Incredibly, Maddow would spend less than 90 seconds responding to what had been said. But after that very brief faux-defense, Maddow would build more viewer sympathy, complaining about the right-wing sites that trash her because she’s gay or because they say she looks like a man. Beyond that, she would burn an additional 80 seconds hammering Politifact for two unrelated errors she said they had made in 2009. Different people will judge those allegations differently; in our view, Maddow went very far afield in search of stones to throw back at the site. That said: Even if Politifact did make two errors two years ago, what could that possibly have to do with what Maddow had said about the Wisconsin budget?
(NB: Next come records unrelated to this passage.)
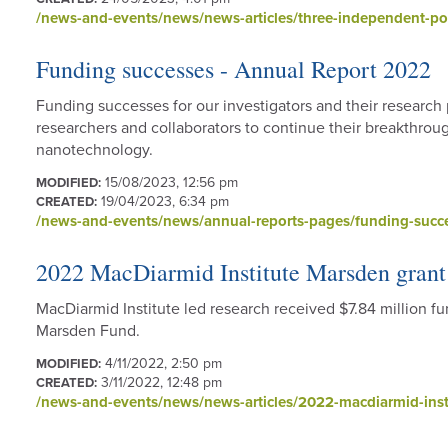
/news-and-events/news/news-articles/three-independent-po
Funding successes - Annual Report 2022
Funding successes for our investigators and their researc
researchers and collaborators to continue their breakthrou
nanotechnology.
15/08/2023, 12:56 pm
MODIFIED:
19/04/2023, 6:34 pm
CREATED:
/news-and-events/news/annual-reports-pages/funding-succ
2022 MacDiarmid Institute Marsden grant
MacDiarmid Institute led research received $7.84 million 
Marsden Fund.
4/11/2022, 2:50 pm
MODIFIED:
3/11/2022, 12:48 pm
CREATED:
/news-and-events/news/news-articles/2022-macdiarmid-inst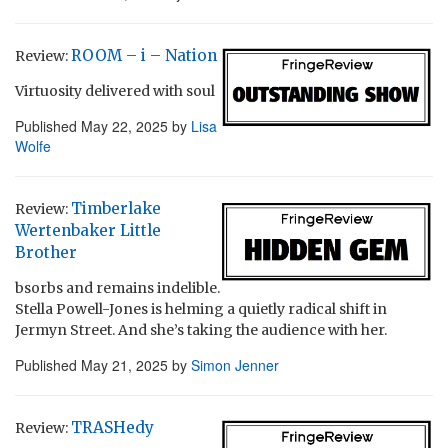
ROOM – i – Nation
Review:
Virtuosity delivered with soul
Published
May 22, 2025
by
Lisa
Wolfe
Timberlake
Review:
Wertenbaker Little
Brother
bsorbs and remains indelible.
Stella Powell-Jones is helming a quietly radical shift in
Jermyn Street. And she’s taking the audience with her.
Published
May 21, 2025
by
Simon Jenner
TRASHedy
Review: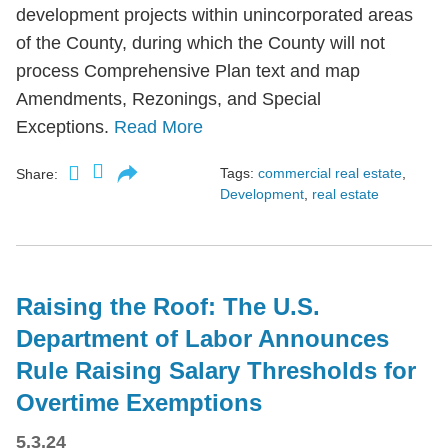
development projects within unincorporated areas
of the County, during which the County will not
process Comprehensive Plan text and map
Amendments, Rezonings, and Special
Exceptions.
Read More
Tags:
commercial real estate
,
Share:
Development
,
real estate
Raising the Roof: The U.S.
Department of Labor Announces
Rule Raising Salary Thresholds for
Overtime Exemptions
5.3.24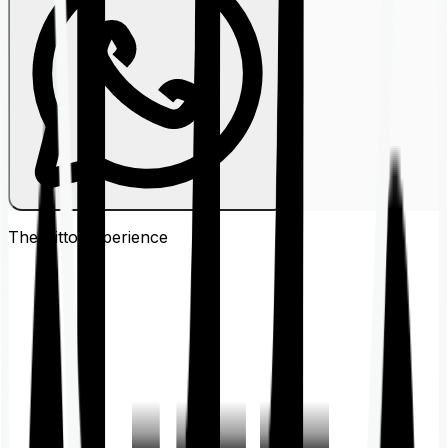
The Ditto
Experience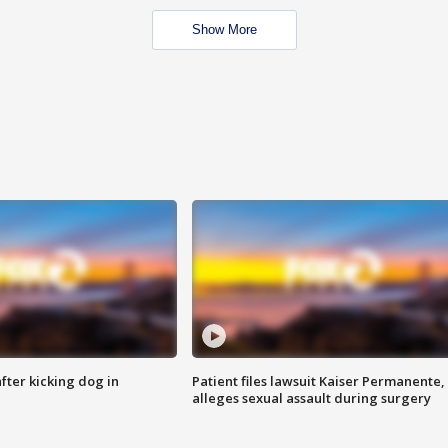
Show More
ter kicking dog in
Patient files lawsuit Kaiser Permanente,
alleges sexual assault during surgery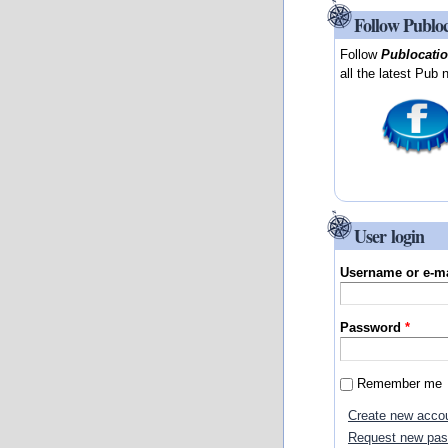
Follow Publo
Follow
Publocati
all the latest Pub 
User login
Username or e-m
Password
*
Remember me
Create new acco
Request new pa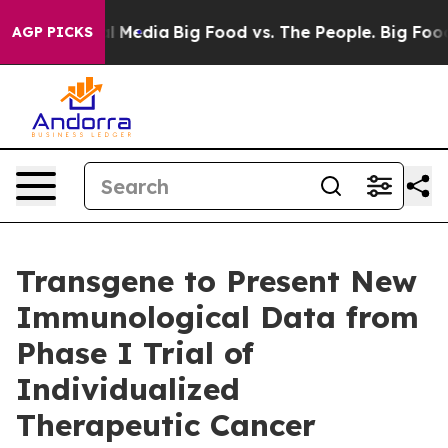
on Social Media
Big Food vs. The People. Big Food’s 23
AGP PICKS
Transgene to Present New
Immunological Data from
Phase I Trial of
Individualized
Therapeutic Cancer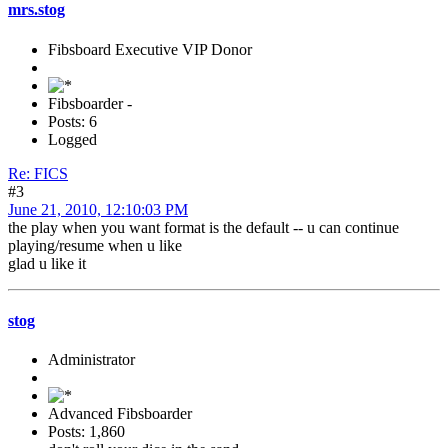
mrs.stog
Fibsboard Executive VIP Donor
Fibsboarder -
Posts: 6
Logged
Re: FICS
#3
June 21, 2010, 12:10:03 PM
the play when you want format is the default -- u can continue
playing/resume when u like
glad u like it
stog
Administrator
Advanced Fibsboarder
Posts: 1,860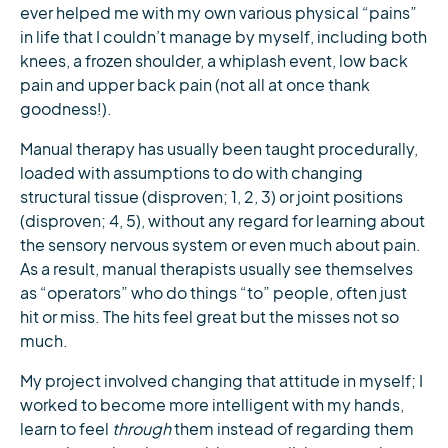
ever helped me with my own various physical “pains”
in life that I couldn’t manage by myself, including both
knees, a frozen shoulder, a whiplash event, low back
pain and upper back pain (not all at once thank
goodness!).
Manual therapy has usually been taught procedurally,
loaded with assumptions to do with changing
structural tissue (disproven; 1, 2, 3) or joint positions
(disproven; 4, 5), without any regard for learning about
the sensory nervous system or even much about pain.
As a result, manual therapists usually see themselves
as “operators” who do things “to” people, often just
hit or miss. The hits feel great but the misses not so
much.
My project involved changing that attitude in myself; I
worked to become more intelligent with my hands,
learn to feel
through
them instead of regarding them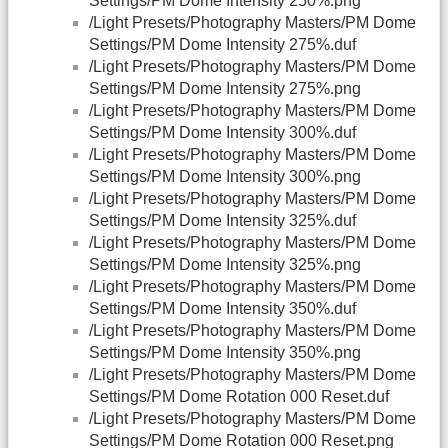
Settings/PM Dome Intensity 250%.png
/Light Presets/Photography Masters/PM Dome
Settings/PM Dome Intensity 275%.duf
/Light Presets/Photography Masters/PM Dome
Settings/PM Dome Intensity 275%.png
/Light Presets/Photography Masters/PM Dome
Settings/PM Dome Intensity 300%.duf
/Light Presets/Photography Masters/PM Dome
Settings/PM Dome Intensity 300%.png
/Light Presets/Photography Masters/PM Dome
Settings/PM Dome Intensity 325%.duf
/Light Presets/Photography Masters/PM Dome
Settings/PM Dome Intensity 325%.png
/Light Presets/Photography Masters/PM Dome
Settings/PM Dome Intensity 350%.duf
/Light Presets/Photography Masters/PM Dome
Settings/PM Dome Intensity 350%.png
/Light Presets/Photography Masters/PM Dome
Settings/PM Dome Rotation 000 Reset.duf
/Light Presets/Photography Masters/PM Dome
Settings/PM Dome Rotation 000 Reset.png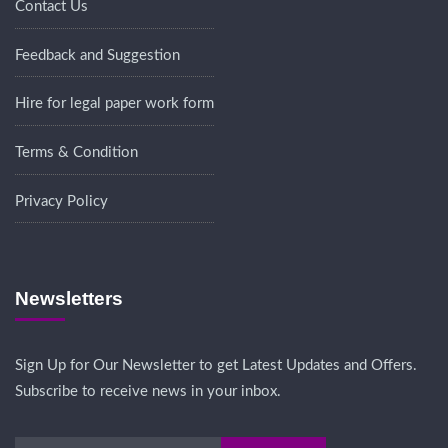
Contact Us
Feedback and Suggestion
Hire for legal paper work form
Terms & Condition
Privacy Policy
Newsletters
Sign Up for Our Newsletter to get Latest Updates and Offers.
Subscribe to receive news in your inbox.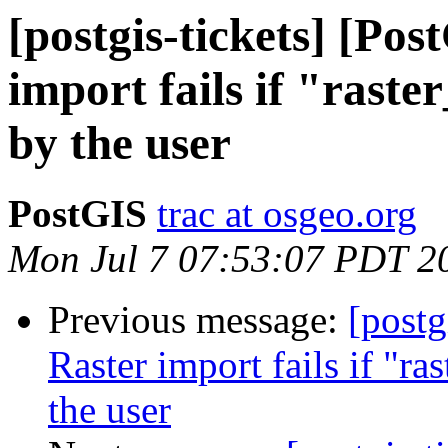
[postgis-tickets] [Po
import fails if "raste
by the user
PostGIS
trac at osgeo.org
Mon Jul 7 07:53:07 PDT 2
Previous message:
[postg
Raster import fails if "r
the user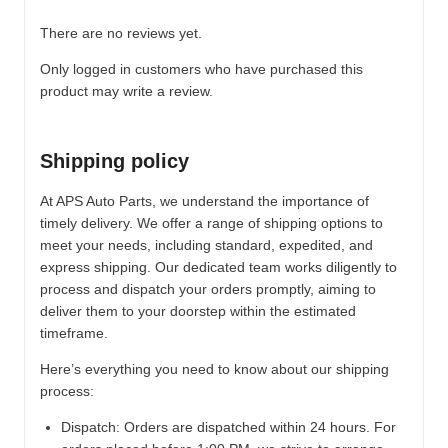
There are no reviews yet.
Only logged in customers who have purchased this
product may write a review.
Shipping policy
At APS Auto Parts, we understand the importance of
timely delivery. We offer a range of shipping options to
meet your needs, including standard, expedited, and
express shipping. Our dedicated team works diligently to
process and dispatch your orders promptly, aiming to
deliver them to your doorstep within the estimated
timeframe.
Here’s everything you need to know about our shipping
process:
Dispatch:
Orders are dispatched within 24 hours. For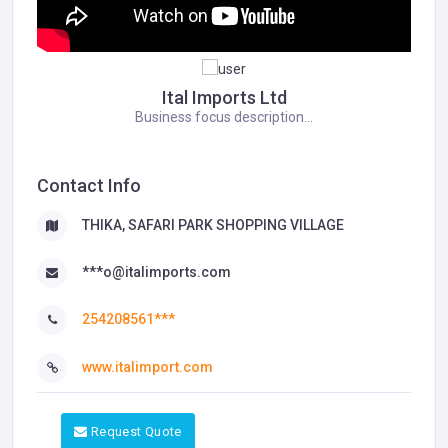
Ital Imports Ltd
Business focus description...
Contact Info
THIKA, SAFARI PARK SHOPPING VILLAGE
***o@italimports.com
254208561***
www.italimport.com
Request Quote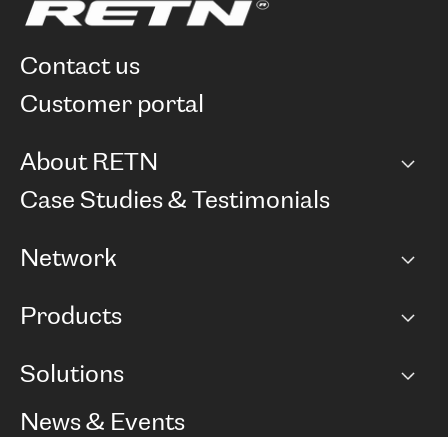
contact us
customer portal
About RETN
Company
Case Studies & Testimonials
Careers
Network
Network map
Products
Points of Presence
BGP communities
Capacity
Solutions
Peering policy
Internet
Routing Policy
Ethernet & VPN
Managed Global Private Network
News & Events
RTT Map
Remote IX
BGP Solutions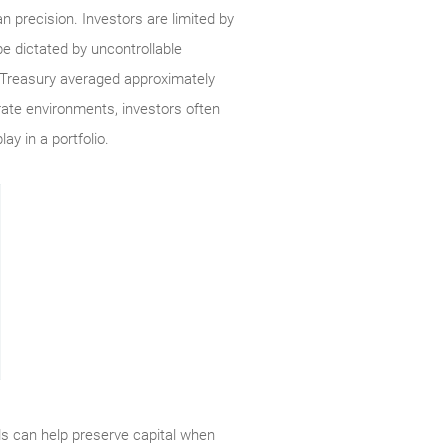
n precision. Investors are limited by
e dictated by uncontrollable
ar Treasury averaged approximately
rate environments, investors often
ay in a portfolio.
nds can help preserve capital when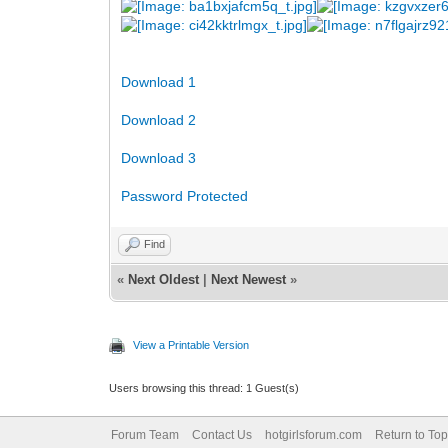
Download 1
Download 2
Download 3
Password Protected
Find
«
Next Oldest
|
Next Newest
»
View a Printable Version
Users browsing this thread: 1 Guest(s)
Forum Team
Contact Us
hotgirlsforum.com
Return to Top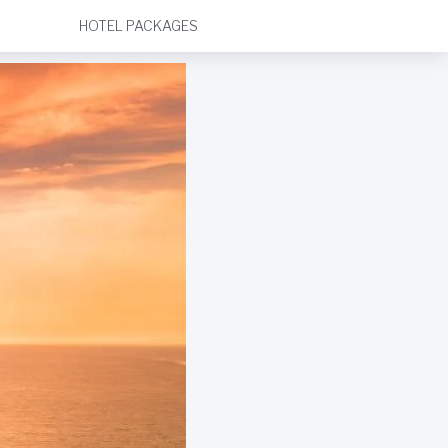
HOTEL PACKAGES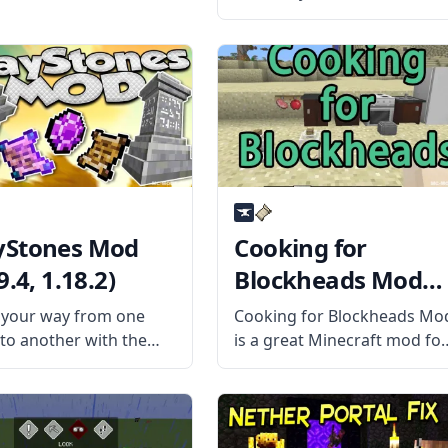
fun mod by mod developer
Tschipp – Carry On Mod!
What is the Mod About?
Carry On mod is a simple
mod that improves
interaction
Stones Mod
Cooking for
9.4, 1.18.2)
Blockheads Mod
(1.19.4, 1.18.2)
your way from one
Cooking for Blockheads Mo
 to another with the
is a great Minecraft mod fo
of the WayStones Mod
players who have added
e mod developer
several new food items to
heNinth. Inspired by
Minecraft. This mod
ar games, this mod
provides many new, valuabl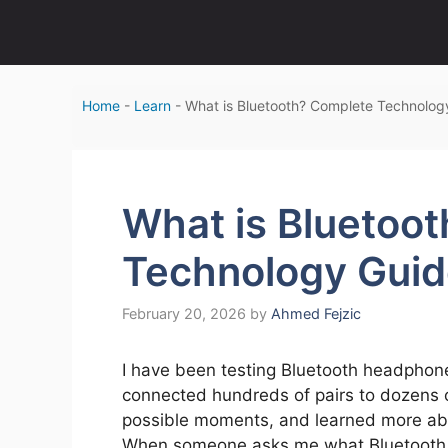
Skip
to
content
Home
-
Learn
-
What is Bluetooth? Complete Technolog
What is Bluetoo
Technology Gui
February 20, 2026
by
Ahmed Fejzic
I have been testing Bluetooth headphones
connected hundreds of pairs to dozens of
possible moments, and learned more abou
When someone asks me what Bluetooth act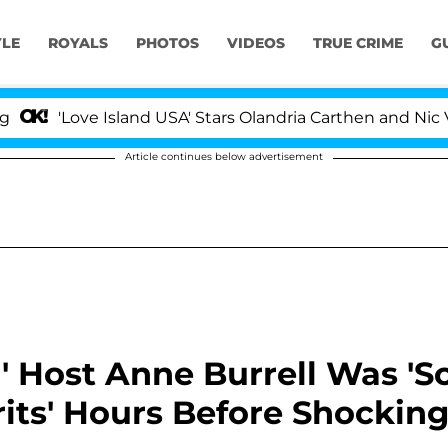
YLE
ROYALS
PHOTOS
VIDEOS
TRUE CRIME
G
ove Island USA' Stars Olandria Carthen and Nic Vansteenb
Article continues below advertisement
' Host Anne Burrell Was 'S
rits' Hours Before Shockin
Absolutely nothing at all. But Maddow was playing her viewers for rubes as she pretended to fact-check her own statements. Sitting beneath that DEPARTMENT OF CORRECTIONS sign, she essentially never told viewers what she had said that Politifact judged to be false.

Rachel’s viewers heard all about Kansans for Life. They heard about John Boehner’s office. They heard about right-wing sites which engage in rank homophobia. They heard about two niggling errors Politifact may or may not have made, two years ago. And as always, they heard a pile of effusive self-praise about Rachel and her fine staff.
But good lord! In 12 minutes and 32 seconds, Maddow spent less than 90 seconds discussing her own Wisconsin report! Viewers were left with little idea why that report had been challenged.

“DEPARTMENT OF CORRECTIONS?” Apparently, the sign referred to what Maddow directs at everybody else! We’re often stunned by Maddow’s conduct. Tomorrow, we’ll look at her short, embarrassing faux self-defense—and at a rain of mega-dittos which poured in from the provinces.